En deuxième lieu, les établissements assujettis à la finance islamique peuvent recueillir des fonds  de leurs clients sous forme de dépôts à vue au titre de leurs activités ou des dépôts d’investissement islamique qui sont des fonds recueillis auprès de la clientèle en vue de leur placement dans les projets d’investissement.

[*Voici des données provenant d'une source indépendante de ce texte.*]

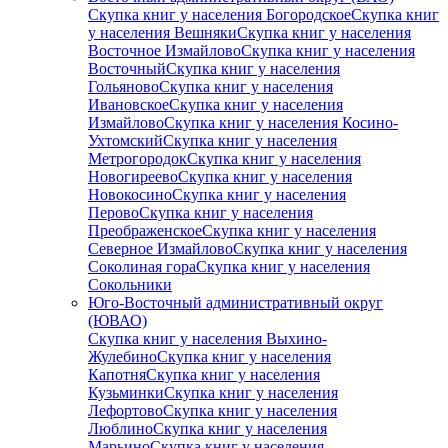
Скупка книг у населения Богородское
Скупка книг
у населения Вешняки
Скупка книг у населения
Восточное Измайлово
Скупка книг у населения
Восточный
Скупка книг у населения
Гольяново
Скупка книг у населения
Ивановское
Скупка книг у населения
Измайлово
Скупка книг у населения Косино-
Ухтомский
Скупка книг у населения
Метрогородок
Скупка книг у населения
Новогиреево
Скупка книг у населения
Новокосино
Скупка книг у населения
Перово
Скупка книг у населения
Преображенское
Скупка книг у населения
Северное Измайлово
Скупка книг у населения
Соколиная гора
Скупка книг у населения
Сокольники
Юго-Восточный административный округ
(ЮВАО)
Скупка книг у населения Выхино-
Жулебино
Скупка книг у населения
Капотня
Скупка книг у населения
Кузьминки
Скупка книг у населения
Лефортово
Скупка книг у населения
Люблино
Скупка книг у населения
Марьино
Скупка книг у населения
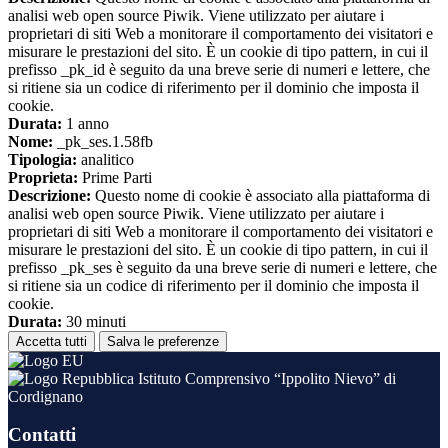
analisi web open source Piwik. Viene utilizzato per aiutare i
proprietari di siti Web a monitorare il comportamento dei visitatori e
misurare le prestazioni del sito. È un cookie di tipo pattern, in cui il
prefisso _pk_id è seguito da una breve serie di numeri e lettere, che
si ritiene sia un codice di riferimento per il dominio che imposta il
cookie.
Durata:
1 anno
Nome:
_pk_ses.1.58fb
Tipologia:
analitico
Proprieta:
Prime Parti
Descrizione:
Questo nome di cookie è associato alla piattaforma di
analisi web open source Piwik. Viene utilizzato per aiutare i
proprietari di siti Web a monitorare il comportamento dei visitatori e
misurare le prestazioni del sito. È un cookie di tipo pattern, in cui il
prefisso _pk_ses è seguito da una breve serie di numeri e lettere, che
si ritiene sia un codice di riferimento per il dominio che imposta il
cookie.
Durata:
30 minuti
Accetta tutti
Salva le preferenze
Istituto Comprensivo “Ippolito Nievo” di
Cordignano
Contatti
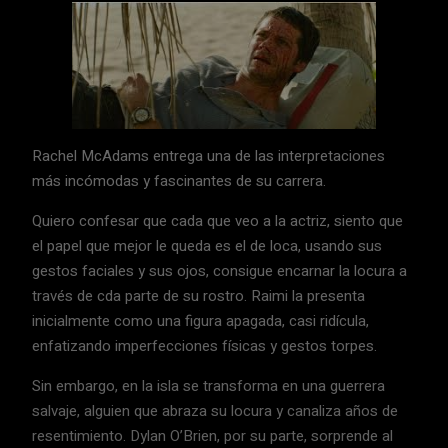
Rachel McAdams entrega una de las interpretaciones
más incómodas y fascinantes de su carrera.
Quiero confesar que cada que veo a la actriz, siento que
el papel que mejor le queda es el de loca, usando sus
gestos faciales y sus ojos, consigue encarnar la locura a
través de cda parte de su rostro. Raimi la presenta
inicialmente como una figura apagada, casi ridícula,
enfatizando imperfecciones físicas y gestos torpes.
Sin embargo, en la isla se transforma en una guerrera
salvaje, alguien que abraza su locura y canaliza años de
resentimiento. Dylan O’Brien, por su parte, sorprende al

Toutefois , ces produits et services d’investissement proposés par les établissements assujettis  doivent au préalable recevoir un certificat de conformité délivré par leur comité de conformité qui, lui-même  doit recevoir un avis de non objection de la COBAC préalablement à l’émission de tout certificat de conformité concernant les produits et services que l’établissement assujetti souhaite  fournir à sa clientèle.

 

Les conditions d’accès à l’exercice de l’activité de finance islamique

Les établissements assujettis peuvent exercer une activité de finance islamique à titre exclusif ou à titre partiel. L’exercice à titre exclusif de l’activité de finance islamique sur le territoire de l’un des Etats membres de la CEMAC est subordonné à un agrément de l’Autorité monétaire nationale délivré après avis de la COBAC. Ainsi au-delà des produits et services cités plus hauts, ces établissements assujettis peuvent offrir à leurs clients des opérations connexes telles que : les opérations de change ; la location des compartiments des coffres forts ; le conseil et l’assistance en matière financière.

Toutefois, il faut noter que sous réserve des exceptions du présent règlement ou des textes subséquents, les conditions et les modalités d’agrément des établissements de crédit et de microfinance exerçant à titre exclusif l’activité de finance islamique, ainsi que leurs dirigeants et commissaires aux comptes sont celles fixées par :

  • Le règlement N°02/15/CEMAC/UMAC/COBAC modifiant et complétant certaines dispositions relatives à l’exercice de la profession bancaire et dans la CEMAC et ses textes subséquents pour les établissements de crédit ;
  • Le règlement N°01/17/CEMAC/UMAC/COBAC relatif à l’exercice et au contrôle de l’activité de microfinance dans la CEMAC et ses textes subséquents pour les établissements de microfonance.

Par ailleurs la COBAC assure la cohérence entre les activités pour lesquelles l’agrément est sollicité, la stratégie proposée, le programme d’activité mis en œuvre et les moyens envisagés par le requérant et l’adéquation des fonds propres au profil du risque. Le dossier d’agrément est fixé règlement de la COBAC.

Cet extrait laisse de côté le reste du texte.